#### DATA FOR THIS EXERCISE ####
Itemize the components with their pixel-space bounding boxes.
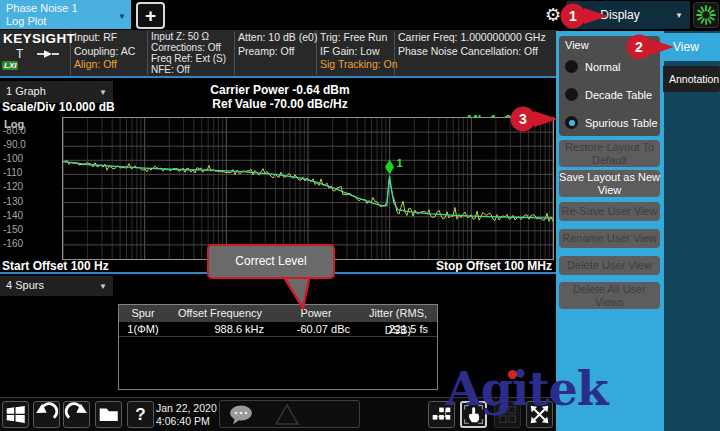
datetime-display[interactable]: Jan 22, 2020 4:06:40 PM — [156, 402, 217, 428]
stop-offset-label: Stop Offset 100 MHz — [352, 259, 552, 273]
speech-bubble-icon — [228, 404, 258, 426]
watermark: Agitek — [446, 362, 608, 416]
chevron-down-icon: ▼ — [99, 88, 107, 97]
panel-button-4[interactable]: Delete User View — [559, 256, 660, 275]
step-balloon-1: 1 — [560, 3, 610, 29]
svg-text:2: 2 — [635, 39, 643, 55]
phase-noise-plot[interactable]: 1 — [62, 117, 554, 260]
svg-text:1: 1 — [569, 8, 577, 24]
measurement-tab-line2: Log Plot — [6, 15, 125, 28]
spurs-selector-dropdown[interactable]: 4 Spurs ▼ — [0, 276, 113, 296]
y-axis-tick: -150 — [3, 224, 43, 235]
brand-logo: KEYSIGHT — [3, 31, 75, 46]
y-axis-tick: -130 — [3, 196, 43, 207]
windows-start-button[interactable] — [2, 401, 29, 428]
chevron-down-icon: ▼ — [118, 10, 126, 23]
busy-indicator-button[interactable] — [693, 2, 719, 28]
status-carrier-column: Carrier Freq: 1.000000000 GHz Phase Nois… — [398, 31, 546, 58]
windows-logo-icon — [3, 402, 28, 427]
status-impedance-column: Input Z: 50 Ω Corrections: Off Freq Ref:… — [151, 31, 226, 75]
divider — [234, 31, 235, 75]
panel-button-2[interactable]: Re-Save User View — [559, 202, 660, 221]
y-axis-tick: -90.0 — [3, 139, 43, 150]
radio-icon — [565, 116, 578, 129]
watermark-dot — [508, 370, 517, 379]
divider — [0, 76, 557, 78]
y-axis-tick: -80.0 — [3, 125, 43, 136]
table-row[interactable]: 1(ΦM) 988.6 kHz -60.07 dBc 221.5 fs — [119, 322, 437, 337]
instrument-screen: Phase Noise 1 Log Plot ▼ + ⚙ Display ▼ K… — [0, 0, 720, 431]
status-atten-column: Atten: 10 dB (e0) Preamp: Off — [238, 31, 317, 58]
y-axis-tick: -120 — [3, 181, 43, 192]
y-axis-tick: -110 — [3, 167, 43, 178]
panel-button-3[interactable]: Rename User View — [559, 229, 660, 248]
svg-text:3: 3 — [519, 111, 527, 127]
status-input-column: Input: RF Coupling: AC Align: Off — [74, 31, 135, 72]
status-bar: KEYSIGHT T LXI Input: RF Coupling: AC Al… — [0, 30, 557, 76]
panel-button-1[interactable]: Save Layout as New View — [559, 170, 660, 197]
tab-annotation[interactable]: Annotation — [663, 66, 720, 92]
radio-icon — [565, 60, 578, 73]
panel-button-5[interactable]: Delete All User Views — [559, 282, 660, 309]
divider — [147, 31, 148, 75]
scale-div-readout: Scale/Div 10.000 dB — [2, 100, 115, 114]
folder-icon — [96, 402, 121, 427]
callout-tail — [276, 274, 316, 310]
lxi-badge: LXI — [2, 61, 18, 70]
chevron-down-icon: ▼ — [99, 282, 107, 291]
message-area[interactable] — [219, 400, 360, 428]
trigger-status: T — [16, 47, 23, 61]
redo-icon — [64, 402, 89, 427]
redo-button[interactable] — [63, 401, 90, 428]
add-measurement-button[interactable]: + — [136, 2, 165, 29]
y-axis-tick: -100 — [3, 153, 43, 164]
undo-button[interactable] — [33, 401, 60, 428]
signal-arrow-icon — [36, 49, 60, 59]
y-axis-tick: -160 — [3, 238, 43, 249]
chevron-down-icon: ▼ — [675, 11, 683, 20]
status-trigger-column: Trig: Free Run IF Gain: Low Sig Tracking… — [320, 31, 398, 72]
undo-icon — [34, 402, 59, 427]
step-balloon-2: 2 — [626, 34, 676, 60]
file-button[interactable] — [95, 401, 122, 428]
measurement-tab-line1: Phase Noise 1 — [6, 2, 125, 15]
view-group-title: View — [565, 39, 589, 51]
callout-correct-level: Correct Level — [207, 244, 335, 279]
busy-starburst-icon — [694, 3, 718, 27]
measurement-tab[interactable]: Phase Noise 1 Log Plot ▼ — [0, 0, 131, 29]
start-offset-label: Start Offset 100 Hz — [2, 259, 109, 273]
radio-icon — [565, 88, 578, 101]
svg-text:1: 1 — [397, 157, 403, 169]
spur-table: Spur Offset Frequency Power Jitter (RMS,… — [118, 304, 438, 390]
panel-button-0[interactable]: Restore Layout To Default — [559, 140, 660, 167]
step-balloon-3: 3 — [510, 106, 560, 132]
triangle-outline-icon — [274, 403, 300, 427]
y-axis-tick: -140 — [3, 210, 43, 221]
help-button[interactable]: ? — [127, 401, 154, 428]
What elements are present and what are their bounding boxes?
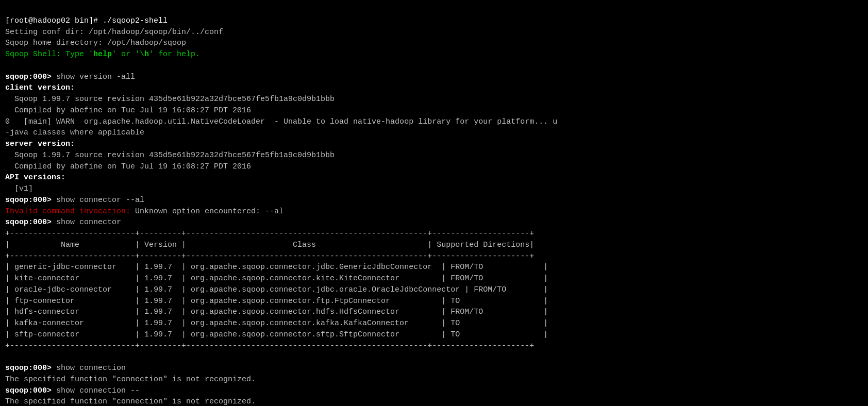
line-home-dir: Sqoop home directory: /opt/hadoop/sqoop	[5, 39, 186, 47]
line-client-compiled: Compiled by abefine on Tue Jul 19 16:08:…	[5, 106, 251, 115]
line-api-v1: [v1]	[5, 184, 33, 193]
table-header-border: +---------------------------+---------+-…	[5, 252, 534, 261]
line-shell-help: Sqoop Shell: Type 'help' or '\h' for hel…	[5, 50, 200, 59]
line-connection-not-recognized-2: The specified function "connection" is n…	[5, 397, 256, 406]
cmd-show-connection-2: sqoop:000> show connection --	[5, 386, 140, 395]
table-row-sftp: | sftp-connector | 1.99.7 | org.apache.s…	[5, 330, 548, 339]
line-java-classes: -java classes where applicable	[5, 128, 144, 137]
table-header: | Name | Version | Class | Supported Dir…	[5, 241, 534, 249]
table-row-ftp: | ftp-connector | 1.99.7 | org.apache.sq…	[5, 297, 548, 306]
cmd-show-connector: sqoop:000> show connector	[5, 218, 121, 227]
cmd-show-connection-1: sqoop:000> show connection	[5, 364, 126, 373]
cmd-show-connector-al: sqoop:000> show connector --al	[5, 196, 144, 205]
table-top-border: +---------------------------+---------+-…	[5, 229, 534, 238]
table-row-hdfs: | hdfs-connector | 1.99.7 | org.apache.s…	[5, 308, 548, 316]
label-client-version: client version:	[5, 83, 75, 92]
label-server-version: server version:	[5, 140, 75, 148]
line-server-sqoop-ver: Sqoop 1.99.7 source revision 435d5e61b92…	[5, 151, 335, 160]
table-bottom-border: +---------------------------+---------+-…	[5, 342, 534, 350]
table-row-kite: | kite-connector | 1.99.7 | org.apache.s…	[5, 274, 548, 283]
table-row-generic-jdbc: | generic-jdbc-connector | 1.99.7 | org.…	[5, 263, 548, 272]
line-warn-native: 0 [main] WARN org.apache.hadoop.util.Nat…	[5, 117, 557, 126]
prompt-root-line: [root@hadoop02 bin]# ./sqoop2-shell	[5, 16, 168, 25]
table-row-oracle-jdbc: | oracle-jdbc-connector | 1.99.7 | org.a…	[5, 285, 548, 294]
line-invalid-command: Invalid command invocation: Unknown opti…	[5, 207, 283, 216]
terminal-window[interactable]: [root@hadoop02 bin]# ./sqoop2-shell Sett…	[0, 0, 868, 406]
line-conf-dir: Setting conf dir: /opt/hadoop/sqoop/bin/…	[5, 28, 223, 37]
line-server-compiled: Compiled by abefine on Tue Jul 19 16:08:…	[5, 162, 251, 171]
line-client-sqoop-ver: Sqoop 1.99.7 source revision 435d5e61b92…	[5, 95, 335, 104]
line-connection-not-recognized-1: The specified function "connection" is n…	[5, 375, 256, 384]
label-api-versions: API versions:	[5, 173, 65, 182]
table-row-kafka: | kafka-connector | 1.99.7 | org.apache.…	[5, 319, 548, 328]
cmd-show-version: sqoop:000> show version -all	[5, 73, 135, 81]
####
• [TASK BRIEF]: From the listing above, return each line with the word "undo".

• [PROBLEM SOLUTION]:
undo-button[interactable] — [33, 401, 60, 428]
undo-icon — [34, 402, 59, 427]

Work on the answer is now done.